======== DATA TO PROCESS ========
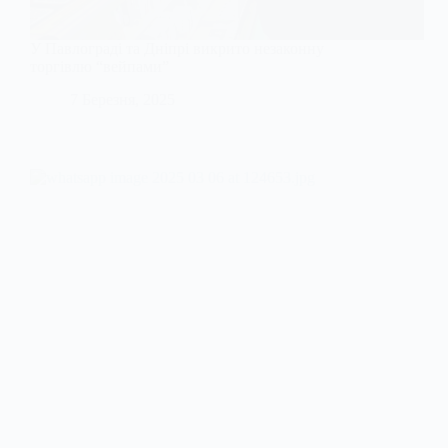
У Павлограді та Дніпрі викрито незаконну
торгівлю “вейпами”
7 Березня, 2025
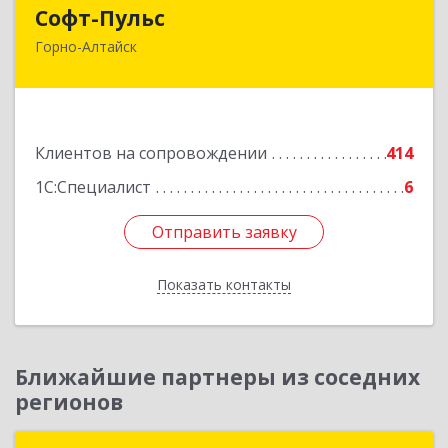
Софт-Пульс
Софт-Пульс
Горно-Алтайск
649006, Алтай Респ, Горно-Алтайск г,
Комсомольская ул, дом № 13
Подробнее
Клиентов на сопровождении
414
1С:Специалист
6
Отправить заявку
Отправить заявку
Показать контакты
Назад
Ближайшие партнеры из соседних
регионов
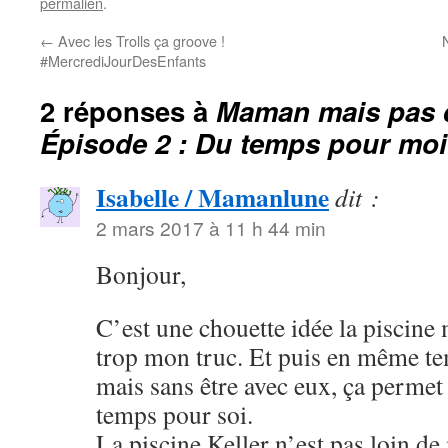
permalien
.
←
Avec les Trolls ça groove !
#MercrediJourDesEnfants
2 réponses à
Maman mais pas 
Épisode 2 : Du temps pour moi 
Isabelle / Mamanlune
dit :
2 mars 2017 à 11 h 44 min
Bonjour,
C’est une chouette idée la piscine 
trop mon truc. Et puis en même te
mais sans être avec eux, ça permet 
temps pour soi.
La piscine Keller n’est pas loin d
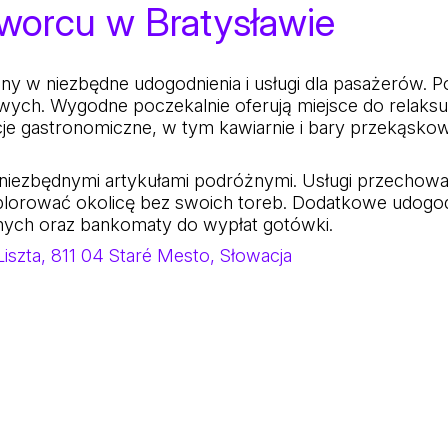
Dworcu w Bratysławie
 w niezbędne udogodnienia i usługi dla pasażerów. Po
owych. Wygodne poczekalnie oferują miejsce do relaksu
je gastronomiczne, w tym kawiarnie i bary przekąsko
 niezbędnymi artykułami podróżnymi. Usługi przechowa
lorować okolicę bez swoich toreb. Dodatkowe udogod
znych oraz bankomaty do wypłat gotówki.
iszta, 811 04 Staré Mesto, Słowacja
sławie, na Słowacji, położoną zaledwie 1 kilometr od
liskich atrakcji.
 remontów w celu poprawy swoich udogodnień.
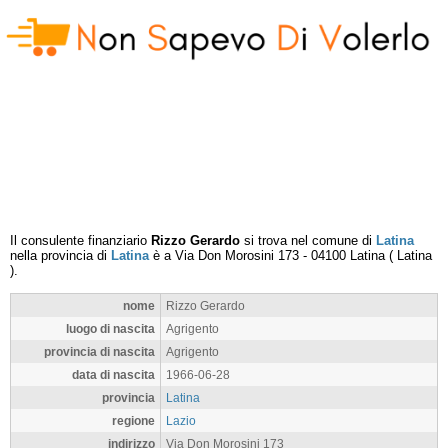
Il consulente finanziario
Rizzo Gerardo
si trova nel comune di
Latina
nella provincia di
Latina
è a
Via Don Morosini 173
-
04100
Latina
(
Latina
).
nome
Rizzo Gerardo
luogo di nascita
Agrigento
provincia di nascita
Agrigento
data di nascita
1966-06-28
provincia
Latina
regione
Lazio
indirizzo
Via Don Morosini 173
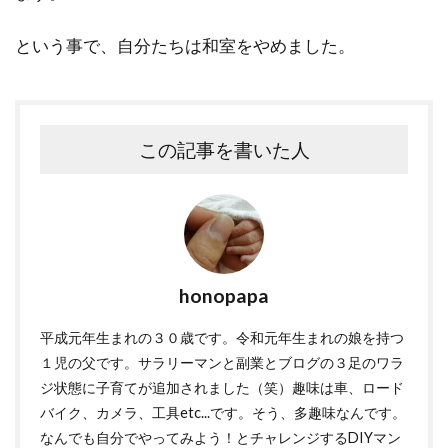
という事で、自分たちは和室をやめました。
この記事を書いた人
honopapa
平成元年生まれの３０歳です。令和元年生まれの娘を持つ
１児の父です。サラリーマンと副業とブログの３足のワラ
ジ状態に子育てが追加されました（笑）趣味は車、ロード
バイク、カメラ、工具etc...です。そう、多趣味なんです。
なんでも自分でやってみよう！とチャレンジするDIYマン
========
WORK TO COMPLETE:
Count the lines above that include the string "nascita". Write only the number.

SOLVED PROBLEM:
3